The Inheritors with the wraparound band by William Golding first edition 1955
London: Faber and Faber Ltd., 1955
8vo., original blue publisher’s cloth, lettered in gilt to backstrip with publisher’s name to foot; together in both the original unclipped pictorial dust jacket (12s 6d net), featuring a drawing by Anthony Gross, and the scarce wraparound band with four reviews from the Telegraph, Spectator, Observer and Encounter; pp. [x], 11-233, [vii]; an excellent example, lightly rubbed to spine tips with a couple of tiny dents to edges; internally clean and bright; one tiny spot to the fore-edge, and an unobtrusive purple ink stamp to rear paste-down; the jacket very good, slightly browned at edges and creased along folds; some minimal browning to the backstrip with a couple of tiny nicks to head; wraparound band with some light vertical creases, but seldom found at all.
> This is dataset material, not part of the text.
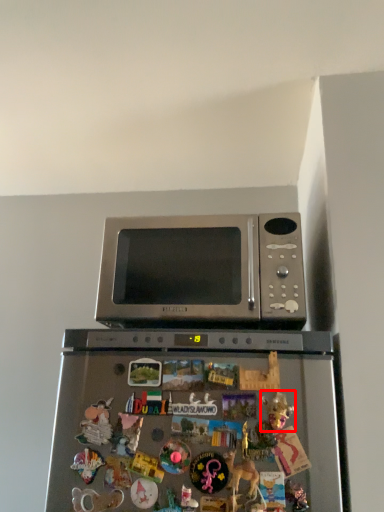 Question: Where is toy (annotated by the red box) located in relation to microwave oven in the image?

Choices:
 (A) left
 (B) right

Answer: (B) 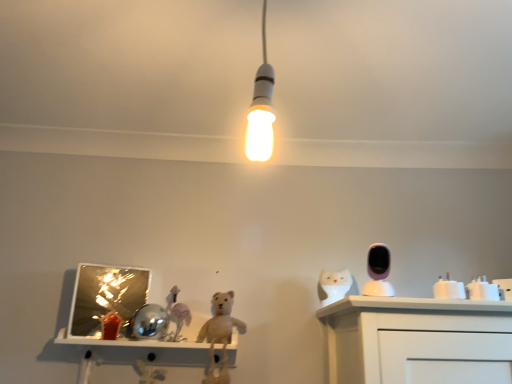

First edition of Golding’s second novel, published after the great success of Lord of the Flies the previous year. This copy with contemporary ownership name and date of author Anthony Price to the front free endpaper. Price was the author of numerous thrillers, published in the 1970s and 80s with a focus on espionage.
Golding began work on The Inheritors just a few weeks after Lord of the Flies, and, like his previous work, it began life as a series of notes in a Bishop Wordsworth School notebook - where he was, at the time, teaching English and Religious Education. Golding was keen to preserve similar themes of savagery and the breakdown of civilisation, with the plot this time focusing on a band of Neanderthals, and their interactions with (and fascination by) a group of early humans who have mastered the skills of fire-making, ship-building, and weaponry. Golding himself considered the novel to be his finest, and it remained his firm favourite throughout his life. In an article for The Guardian published in 2015, the author’s daughter Judy writes that “The genius of the book is to take familiar things – the family, the forest, the fascination with and horror of water – and make us see these through the eyes and mind of someone who cannot think like us.” She goes on “he produces a description which at first reads like a lyrical evocation of a beautiful landscape with caverns and light, and many subtle changes….Every reader should have the chance to read this fresh – there should be no spoiling. But I defy anyone to read it unmoved.”
Unusual in both the bright jacket and wraparound.